And the mud that goes with it. Just a quick post here, something nice to share:
We're still very much in the experimental stage with sheep; but so far; I'm really liking the Icelandics. This is Flora, and the first two lambs of the year, one girl, one boy. And yes- this is all the cover they had; all winter; and all the cover they have for lambing. Icelandics actually do poorly inside. I did tie a tarp up into the pines yesterday, to shed rain, in case they cared- so far; they've sniffed it, stuck their heads under; but nobody is interested in getting out of the rain. The lambs were - just there, up and dry and walking (wobbly) on Friday morning; they're about 36 hours old in these photos. One of the things telling me they're healthy- they're bedded in the shade, even though there's sun available.
All this tangly wood is Scotch Pine; selections from the day when we grew Christmas trees here. We've been thinning them all winter- and the sheep eat needles and top bark avidly. The won't touch the bark from the bottom 3 feet of the tree. Really.

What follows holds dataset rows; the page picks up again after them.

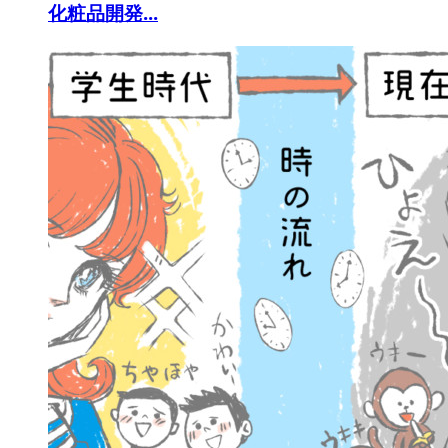
化粧品開発...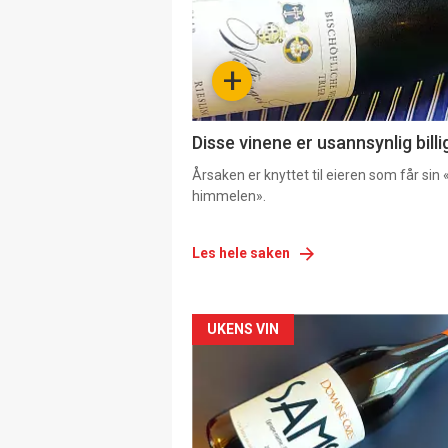
+
Disse vinene er usannsynlig billi
Årsaken er knyttet til eieren som får sin «
himmelen».
Les hele saken
Forsiden
UKENS VIN
akkurat
nå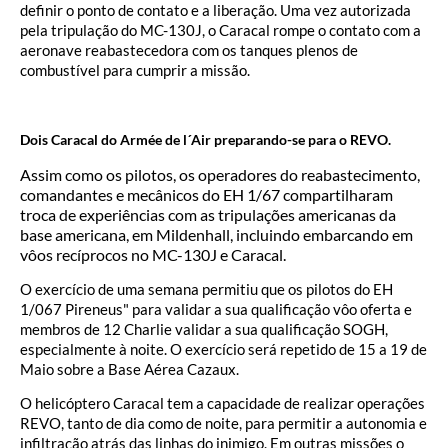
definir o ponto de contato e a liberação. Uma vez autorizada
pela tripulação do MC-130J, o Caracal rompe o contato com a
aeronave reabastecedora com os tanques plenos de
combustível para cumprir a missão.
Dois Caracal do Armée de l´Air preparando-se para o REVO.
Assim como os pilotos, os operadores do reabastecimento,
comandantes e mecânicos do EH 1/67 compartilharam
troca de experiências com as tripulações americanas da
base americana, em Mildenhall, incluindo embarcando em
vôos recíprocos no MC-130J e Caracal.
O exercício de uma semana permitiu que os pilotos do EH
1/067 Pireneus" para validar a sua qualificação vôo oferta e
membros de 12 Charlie validar a sua qualificação SOGH,
especialmente à noite. O exercício será repetido de 15 a 19 de
Maio sobre a Base Aérea Cazaux.
O helicóptero Caracal tem a capacidade de realizar operações
REVO, tanto de dia como de noite, para permitir a autonomia e
infiltração atrás das linhas do inimigo. Em outras missões o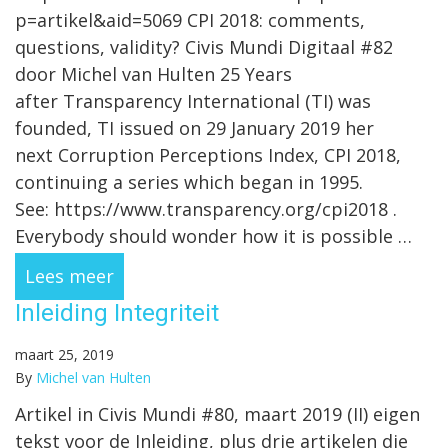
p=artikel&aid=5069 CPI 2018: comments,
questions, validity? Civis Mundi Digitaal #82
door Michel van Hulten 25 Years
after Transparency International (TI) was
founded, TI issued on 29 January 2019 her
next Corruption Perceptions Index, CPI 2018,
continuing a series which began in 1995.
See: https://www.transparency.org/cpi2018 .
Everybody should wonder how it is possible …
Lees meer
Inleiding Integriteit
maart 25, 2019
By
Michel van Hulten
Artikel in Civis Mundi #80, maart 2019 (II) eigen
tekst voor de Inleiding, plus drie artikelen die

The ewe lamb is smaller than the ram; and she has floppy ears. Not sure what to make of that. According to the info on the web, freemartins in sheep are very rare.
"I've got my eye on you."
This is Baldr, our ram. We've never had any serious problems with "ram" behavior from our Icelandics- but, the old farm wisdom holds- "never turn your back on a ram." We try not to. Baldr will eat corn out of my hand; very carefully; no threat to fingers. If he's in the right mood, he'll let you scratch his ears; though they're very hard to get at these days. I was struck by the exceptional symmetry of his face here. No question, he's focused on me. I've seen them give the same "focus" to our farm dogs, as a flock - with the result that the dogs' tails went between their legs, and they took off. I'm hoping they have the same effect on coyotes. The mule is not working out; she refuses to stay with the sheep.